### TASK TO COMPLETE
Show each line of the entries below in which the word "многие" appears.

### INPUT FOR THIS TASK
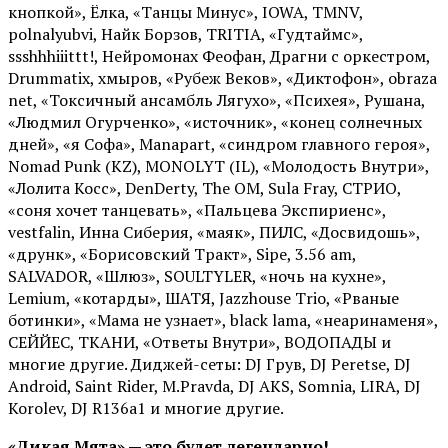
кнопкой», Ёлка, «Танцы Минус», IOWA, TMNV,
polnalyubvi, Найк Борзов, TRITIA, «Гудтаймс»,
ssshhhiiittt!, Нейромонах Феофан, Драгни с оркестром,
Drummatix, хмыров, «Рубеж Веков», «Диктофон», obraza
net, «Токсичный ансамбль Лягухо», «Психея», Рушана,
«Людмил Огурченко», «источник», «конец солнечных
дней», «я Софа», Manapart, «синдром главного героя»,
Nomad Punk (KZ), MONOLYT (IL), «Молодость Внутри»,
«Лолита Косс», DenDerty, The OM, Sula Fray, СТРИО,
«соня хочет танцевать», «Пальцева Экспириенс»,
vestfalin, Инна Сиберия, «маяк», ПИЛС, «Досвидошь»,
«друнк», «Борисовский Тракт», Sipe, 3.56 am,
SALVADOR, «Шлюз», SOULTYLER, «ночь на кухне»,
Lemium, «котарды», ШАТЯ, Jazzhouse Trio, «Рваные
ботинки», «Мама не узнает», black lama, «неаринаменя»,
СЕЙЙЕС, ТКАНИ, «Ответы Внутри», ВОДОПАДЫ и
многие другие. Диджей-сеты: DJ Грув, DJ Peretse, DJ
Android, Saint Rider, М.Pravda, DJ AKS, Somnia, LIRA, DJ
Korolev, DJ R136a1 и многие другие.
«Дикая Мята» — это будет легендарно!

### WORKED SOLUTION
многие другие. Диджей-сеты: DJ Грув, DJ Peretse, DJ
Korolev, DJ R136a1 и многие другие.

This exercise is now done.